Only one of Begom's daughters survived, and both are being treated at the hospital for damage to their ears, after Myanmar soldiers pulled the gold earrings they were wearing off, ripping their ear lobes.

"I don't know where to go when we leave the hospital," she told AA. "I don't know whether my relatives are alive or where they are."Such images of suffering have become common at Sadar Hospital, according to full-time nurse Jamilee who works at the facility.

A Rohingya Muslim and patient at the hospital Imam Hussain told AA:"The [Myanmar] army threw a hand grenade into my house, then shot me in the leg at very close range as I was trying to get out."

'My mother and brother were killed instantly'

Hussain told AA that he arrived with his sister at Bangladesh's border after the pair walked through the hills and the jungle for nine days.

Strikingly, nearly all of the children at the hospital have broken legs.

When asked why the children have similar injuries, Rohingya families at the hospital told AA that Myanmar soldiers forced their children to stretch out their legs before stomping on them, torturing them as to make it more difficult for them to flee.

A seven-year-old Rohingya boy from the village of Hasurata in Rakhine, Ensar Ulla, arrived at Sadar Hospital with a broken leg and had to be carried for six days to the hospital by his father, who spoke to AA.

Myanmar soldiers "do this intentionally, they want us to suffer," the boy's father said. "It was the hardest thing to watch while they were stomping on my son's legs."

Another patient at the hospital, 15-year-old Rukhiya Katu was raped before being shot through the chest with a bullet that exited through her back.

Katu's 67-year-old grandmother, Ayamar Katu, sat next to her at the hospital and said that they were together when the military raided their home.

She went on to tell AA that upon entering their home, Myanmar soldiers immediately shot two of her sons before raping her daughter, daughter-in-law and granddaughter Rukhiya one by one before shooting them.

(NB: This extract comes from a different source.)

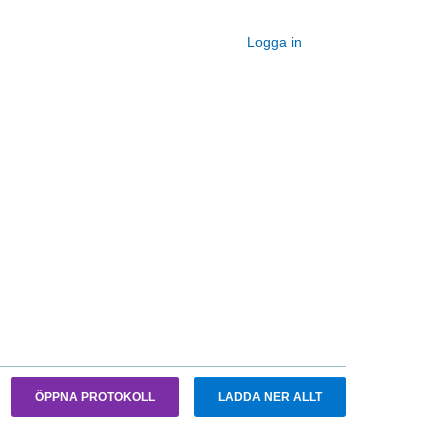
Logga in
ÖPPNA PROTOKOLL
LADDA NER ALLT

"Rukhiya is not even married and she was raped by six military men," her grandmother told AA. "I just wanted to die having to witness what happened," she said.

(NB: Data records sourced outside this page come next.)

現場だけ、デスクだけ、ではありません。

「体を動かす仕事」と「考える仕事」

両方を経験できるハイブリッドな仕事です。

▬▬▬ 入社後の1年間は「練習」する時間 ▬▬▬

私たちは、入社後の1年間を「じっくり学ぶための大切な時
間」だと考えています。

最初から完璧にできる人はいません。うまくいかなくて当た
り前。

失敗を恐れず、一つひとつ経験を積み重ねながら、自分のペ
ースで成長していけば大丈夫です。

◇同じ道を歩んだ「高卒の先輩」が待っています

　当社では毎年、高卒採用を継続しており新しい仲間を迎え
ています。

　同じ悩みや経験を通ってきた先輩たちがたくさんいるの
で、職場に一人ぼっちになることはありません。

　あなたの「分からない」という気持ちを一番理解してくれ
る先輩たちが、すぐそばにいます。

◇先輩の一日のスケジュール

"There was blood everywhere," she added.

Regarding why Myanmar soldiers are committing mass rape, Ayamar said she thinks it is because "This is the most effective way to humiliate us and tell us to never come back again."

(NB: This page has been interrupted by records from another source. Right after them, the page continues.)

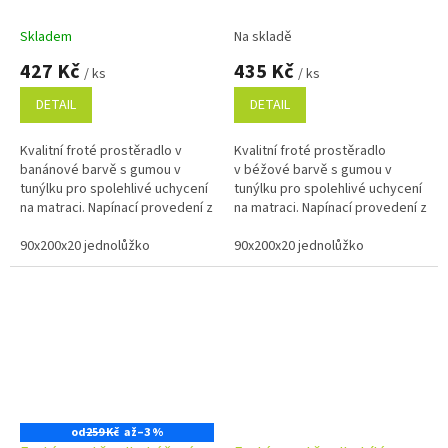
Skladem
Na skladě
427 Kč
435 Kč
/ ks
/ ks
DETAIL
DETAIL
Kvalitní froté prostěradlo v
Kvalitní froté prostěradlo
banánové barvě s gumou v
v béžové barvě s gumou v
tunýlku pro spolehlivé uchycení
tunýlku pro spolehlivé uchycení
na matraci. Napínací provedení z
na matraci. Napínací provedení z
měkkého a savého materiálu s
měkkého a savého materiálu s
vysokou gramáží 220 g/m²...
90x200x20 jednolůžko
vysokou gramáží 220...
90x200x20 jednolůžko
od
259 Kč
až
–3 %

Turkey has been at the fore amid efforts to provide aid to Rohingya refugees, with Recep Tayyip Erdoğan highlighting the issue at the recent U.N. General Assembly.

Rohingya Muslims are the world's most persecuted people according to the U.N., and have faced increasing threats of attack since dozens were killed in communal violence in 2012.Last October, following attacks on key border posts in Rakhine's district of Maungdaw, security forces launched a five-month crackdown in which, according to Rohingya groups, around 400 people were killed.

The U.N. has documented incidences of mass gang rapes, the killing of infants and young children, brutal beatings and disappearances committed by Myanmar security personnel. In a report, U.N. investigators said such violations may have constituted crimes against humanity.